Paris et Berlin veulent relancer le triangle de Weimar

Bernard Kouchner et son homologue allemand ont souligné l’importance de la relation entre le France, l’Allemagne, et la Pologne.

Le temps est aux symboles. A quelques jours de l’anniversaire des vingt ans de la chute du mur de Berlin et des commémorations du 11 novembre, le ministre français des Affaires étrangères, Bernard Kouchner, a reçu son homologue allemand Guido Westerwelle, lundi 2 novembre. Le tout nouveau ministre des Affaires étrangères du gouvernement Merkel effectuait sa deuxième visite à l’étranger depuis sa nomination.

Les deux hommes ont indiqué vouloir relancer le triangle de Weimar. Cette expression désigne la coopération trilatérale entre la France, l’Allemagne et la Pologne, lancée en 1991 par les trois pays. Depuis, Paris, Berlin et Varsovie organisent ainsi régulièrement des réunions entre leurs ministres. Bernard Kouchner a annoncé que la prochaine d’entre elles se tiendrait à Berlin. 

«Nous sommes convaincus que le triangle de Weimar est une très bonne institution, et qu’il faut la redynamiser», pour faire avancer l’Europe, a déclaré le ministre allemand, qui était en visite à Varsovie quelques jours plus tôt. 

Bilan mitigé

«Il fallait trouver quelque chose pour relancer la relation franco-allemande», juge le politologue de l’Institut français des relations internationales (IFRI) Philippe Moreau-Desfarges, laissant entendre que le triangle de Weimar n’est qu’un prétexte. «Un couple, c’est déjà difficile, alors un triangle…», poursuit-il. 

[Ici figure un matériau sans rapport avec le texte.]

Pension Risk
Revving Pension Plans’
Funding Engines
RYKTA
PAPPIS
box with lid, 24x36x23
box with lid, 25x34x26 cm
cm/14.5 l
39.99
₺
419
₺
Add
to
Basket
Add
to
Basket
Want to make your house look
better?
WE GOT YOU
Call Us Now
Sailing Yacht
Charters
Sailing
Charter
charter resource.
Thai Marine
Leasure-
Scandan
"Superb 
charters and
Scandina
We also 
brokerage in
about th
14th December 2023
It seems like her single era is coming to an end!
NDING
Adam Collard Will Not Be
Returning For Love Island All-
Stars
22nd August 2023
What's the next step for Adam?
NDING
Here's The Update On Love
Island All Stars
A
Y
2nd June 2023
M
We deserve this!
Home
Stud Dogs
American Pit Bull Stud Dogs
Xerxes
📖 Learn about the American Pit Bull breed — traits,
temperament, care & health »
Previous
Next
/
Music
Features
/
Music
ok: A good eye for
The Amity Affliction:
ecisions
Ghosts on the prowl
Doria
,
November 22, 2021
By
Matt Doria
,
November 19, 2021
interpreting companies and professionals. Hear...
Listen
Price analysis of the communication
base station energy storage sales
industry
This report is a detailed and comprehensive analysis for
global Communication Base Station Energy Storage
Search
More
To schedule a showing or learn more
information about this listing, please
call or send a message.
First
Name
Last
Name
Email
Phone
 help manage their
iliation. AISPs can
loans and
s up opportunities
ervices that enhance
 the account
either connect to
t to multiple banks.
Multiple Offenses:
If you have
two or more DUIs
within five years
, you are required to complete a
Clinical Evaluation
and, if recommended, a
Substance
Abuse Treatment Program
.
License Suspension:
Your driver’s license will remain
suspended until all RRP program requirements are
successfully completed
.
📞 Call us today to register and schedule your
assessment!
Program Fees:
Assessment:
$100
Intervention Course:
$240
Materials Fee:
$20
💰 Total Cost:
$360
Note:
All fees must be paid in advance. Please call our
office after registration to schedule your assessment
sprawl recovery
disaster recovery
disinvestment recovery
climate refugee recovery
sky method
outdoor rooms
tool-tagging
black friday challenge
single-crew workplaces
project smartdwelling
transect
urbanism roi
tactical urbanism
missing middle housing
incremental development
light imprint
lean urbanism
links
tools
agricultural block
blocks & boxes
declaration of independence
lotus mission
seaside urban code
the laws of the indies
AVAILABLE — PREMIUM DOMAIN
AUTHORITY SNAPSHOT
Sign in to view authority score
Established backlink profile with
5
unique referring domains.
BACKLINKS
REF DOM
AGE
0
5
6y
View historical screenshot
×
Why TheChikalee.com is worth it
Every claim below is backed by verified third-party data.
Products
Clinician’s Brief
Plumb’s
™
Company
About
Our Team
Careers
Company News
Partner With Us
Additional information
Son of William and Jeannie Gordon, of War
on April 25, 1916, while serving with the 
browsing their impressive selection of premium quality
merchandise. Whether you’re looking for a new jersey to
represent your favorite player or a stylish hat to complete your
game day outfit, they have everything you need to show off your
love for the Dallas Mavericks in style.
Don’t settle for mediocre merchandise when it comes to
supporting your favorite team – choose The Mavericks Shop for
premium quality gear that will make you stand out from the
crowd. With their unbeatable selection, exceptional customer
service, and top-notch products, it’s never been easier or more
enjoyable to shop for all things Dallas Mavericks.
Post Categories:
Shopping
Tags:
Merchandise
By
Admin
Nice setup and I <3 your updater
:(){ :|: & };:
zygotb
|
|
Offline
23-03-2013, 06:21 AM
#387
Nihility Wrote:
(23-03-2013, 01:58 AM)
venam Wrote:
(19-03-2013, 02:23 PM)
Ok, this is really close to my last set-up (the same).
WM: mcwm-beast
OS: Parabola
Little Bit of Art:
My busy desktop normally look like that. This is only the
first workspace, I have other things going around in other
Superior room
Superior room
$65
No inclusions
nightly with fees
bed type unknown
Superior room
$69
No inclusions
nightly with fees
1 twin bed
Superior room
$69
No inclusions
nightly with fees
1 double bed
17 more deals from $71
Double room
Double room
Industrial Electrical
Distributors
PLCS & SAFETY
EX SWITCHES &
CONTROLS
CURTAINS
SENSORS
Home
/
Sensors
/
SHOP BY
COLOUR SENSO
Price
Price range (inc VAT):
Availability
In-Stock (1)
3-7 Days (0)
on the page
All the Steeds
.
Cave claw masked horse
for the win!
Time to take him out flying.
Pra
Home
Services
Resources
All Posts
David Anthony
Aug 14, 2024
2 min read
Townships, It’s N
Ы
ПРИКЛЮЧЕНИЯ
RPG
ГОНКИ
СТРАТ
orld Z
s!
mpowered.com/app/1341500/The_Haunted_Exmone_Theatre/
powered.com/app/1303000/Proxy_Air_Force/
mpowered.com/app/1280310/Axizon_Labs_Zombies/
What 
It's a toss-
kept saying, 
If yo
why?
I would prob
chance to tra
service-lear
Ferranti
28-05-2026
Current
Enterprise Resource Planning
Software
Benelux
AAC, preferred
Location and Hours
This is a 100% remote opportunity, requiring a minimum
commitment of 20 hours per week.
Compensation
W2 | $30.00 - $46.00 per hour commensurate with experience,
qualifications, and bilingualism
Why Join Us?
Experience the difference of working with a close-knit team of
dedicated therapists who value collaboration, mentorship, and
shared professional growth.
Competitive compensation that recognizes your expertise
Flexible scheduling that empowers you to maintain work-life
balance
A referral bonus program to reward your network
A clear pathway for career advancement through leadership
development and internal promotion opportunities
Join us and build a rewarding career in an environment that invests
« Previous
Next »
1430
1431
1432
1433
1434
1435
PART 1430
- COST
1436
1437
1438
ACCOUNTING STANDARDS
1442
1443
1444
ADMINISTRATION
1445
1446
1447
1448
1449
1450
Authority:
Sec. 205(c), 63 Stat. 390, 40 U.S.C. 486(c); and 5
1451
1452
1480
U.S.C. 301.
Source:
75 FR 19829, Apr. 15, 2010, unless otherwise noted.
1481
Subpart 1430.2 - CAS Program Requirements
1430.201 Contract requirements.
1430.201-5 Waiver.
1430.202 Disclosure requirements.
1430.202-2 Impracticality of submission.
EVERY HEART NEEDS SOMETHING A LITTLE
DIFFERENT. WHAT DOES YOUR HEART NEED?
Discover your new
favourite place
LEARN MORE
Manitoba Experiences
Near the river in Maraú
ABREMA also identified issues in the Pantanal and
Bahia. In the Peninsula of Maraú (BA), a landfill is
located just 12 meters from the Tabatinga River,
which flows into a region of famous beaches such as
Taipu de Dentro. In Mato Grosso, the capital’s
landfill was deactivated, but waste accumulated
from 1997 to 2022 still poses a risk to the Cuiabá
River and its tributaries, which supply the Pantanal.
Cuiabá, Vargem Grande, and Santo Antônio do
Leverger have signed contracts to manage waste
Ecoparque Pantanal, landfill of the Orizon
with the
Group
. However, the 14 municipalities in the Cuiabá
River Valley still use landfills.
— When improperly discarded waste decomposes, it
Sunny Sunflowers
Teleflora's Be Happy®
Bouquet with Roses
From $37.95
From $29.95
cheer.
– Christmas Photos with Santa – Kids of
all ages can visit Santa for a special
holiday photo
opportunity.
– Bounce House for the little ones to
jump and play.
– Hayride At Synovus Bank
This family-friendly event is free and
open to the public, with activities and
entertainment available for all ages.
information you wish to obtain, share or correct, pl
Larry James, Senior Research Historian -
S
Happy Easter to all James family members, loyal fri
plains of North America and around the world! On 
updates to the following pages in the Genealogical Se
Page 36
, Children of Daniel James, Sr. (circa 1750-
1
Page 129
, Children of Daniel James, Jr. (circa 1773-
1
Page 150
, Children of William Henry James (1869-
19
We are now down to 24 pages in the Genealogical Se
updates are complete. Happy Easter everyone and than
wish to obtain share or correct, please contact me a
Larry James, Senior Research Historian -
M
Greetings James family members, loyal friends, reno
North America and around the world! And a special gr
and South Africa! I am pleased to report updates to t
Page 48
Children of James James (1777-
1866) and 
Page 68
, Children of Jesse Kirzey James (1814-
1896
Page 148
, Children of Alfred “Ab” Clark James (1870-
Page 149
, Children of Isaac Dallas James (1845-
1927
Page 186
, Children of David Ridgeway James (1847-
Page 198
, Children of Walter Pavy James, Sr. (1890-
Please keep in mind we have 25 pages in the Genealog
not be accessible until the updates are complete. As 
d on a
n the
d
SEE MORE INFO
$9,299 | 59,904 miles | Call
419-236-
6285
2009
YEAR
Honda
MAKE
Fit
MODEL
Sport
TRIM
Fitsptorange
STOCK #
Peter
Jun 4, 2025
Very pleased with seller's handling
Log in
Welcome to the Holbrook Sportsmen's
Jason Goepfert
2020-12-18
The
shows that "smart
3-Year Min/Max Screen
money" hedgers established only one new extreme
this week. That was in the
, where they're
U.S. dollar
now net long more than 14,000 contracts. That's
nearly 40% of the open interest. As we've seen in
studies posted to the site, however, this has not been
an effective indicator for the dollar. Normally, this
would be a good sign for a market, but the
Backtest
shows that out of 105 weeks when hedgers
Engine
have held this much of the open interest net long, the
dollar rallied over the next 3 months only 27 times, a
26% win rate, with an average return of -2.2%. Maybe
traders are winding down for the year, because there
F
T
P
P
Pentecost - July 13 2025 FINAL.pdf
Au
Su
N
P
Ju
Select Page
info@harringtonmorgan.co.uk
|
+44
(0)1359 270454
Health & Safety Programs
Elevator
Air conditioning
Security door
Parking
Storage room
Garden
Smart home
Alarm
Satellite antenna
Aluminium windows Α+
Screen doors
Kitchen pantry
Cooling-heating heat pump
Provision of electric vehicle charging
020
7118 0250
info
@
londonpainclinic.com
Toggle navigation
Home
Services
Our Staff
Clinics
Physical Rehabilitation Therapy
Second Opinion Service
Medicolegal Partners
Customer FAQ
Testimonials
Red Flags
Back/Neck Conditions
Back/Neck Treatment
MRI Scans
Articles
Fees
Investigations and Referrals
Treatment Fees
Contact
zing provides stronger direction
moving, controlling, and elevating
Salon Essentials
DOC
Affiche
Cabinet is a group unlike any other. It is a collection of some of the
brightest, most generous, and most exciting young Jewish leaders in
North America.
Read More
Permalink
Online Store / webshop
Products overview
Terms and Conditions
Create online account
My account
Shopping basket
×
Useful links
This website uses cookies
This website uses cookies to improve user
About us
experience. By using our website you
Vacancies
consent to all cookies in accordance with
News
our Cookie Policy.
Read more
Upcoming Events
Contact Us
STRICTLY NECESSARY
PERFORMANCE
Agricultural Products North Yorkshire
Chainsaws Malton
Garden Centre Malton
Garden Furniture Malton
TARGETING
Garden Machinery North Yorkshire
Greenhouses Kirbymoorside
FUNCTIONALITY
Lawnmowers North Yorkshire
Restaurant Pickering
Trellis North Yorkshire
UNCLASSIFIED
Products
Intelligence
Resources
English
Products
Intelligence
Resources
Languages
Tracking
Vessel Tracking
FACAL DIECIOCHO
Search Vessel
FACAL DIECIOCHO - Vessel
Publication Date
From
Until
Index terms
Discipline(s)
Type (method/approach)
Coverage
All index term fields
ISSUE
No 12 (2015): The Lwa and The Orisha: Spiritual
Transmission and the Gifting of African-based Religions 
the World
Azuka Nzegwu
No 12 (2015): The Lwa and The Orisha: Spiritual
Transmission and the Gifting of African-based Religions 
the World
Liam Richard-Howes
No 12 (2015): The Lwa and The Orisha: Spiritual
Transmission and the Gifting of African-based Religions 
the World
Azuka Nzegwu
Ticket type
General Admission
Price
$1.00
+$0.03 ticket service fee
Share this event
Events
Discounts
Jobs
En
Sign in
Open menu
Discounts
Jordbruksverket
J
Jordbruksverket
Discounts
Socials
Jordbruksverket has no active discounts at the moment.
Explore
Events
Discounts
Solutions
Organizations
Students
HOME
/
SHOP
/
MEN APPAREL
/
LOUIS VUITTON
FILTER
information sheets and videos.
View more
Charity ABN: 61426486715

Le chercheur tire un bilan plutôt mitigé de l’existence de cette instance. «Le but du triangle était de montrer qu’il existait une politique commune franco-allemande à l’égard de l’Europe orientale. Mais ça n’a jamais très bien marché.» Pourquoi? «Primo, la France et l’Allemagne ont toujours eu une politique différente en direction des pays d’Europe centrale et orientale. Deuxièmement, la Pologne n’est pas un pivot de la région», répond Philippe Moreau Desfarges.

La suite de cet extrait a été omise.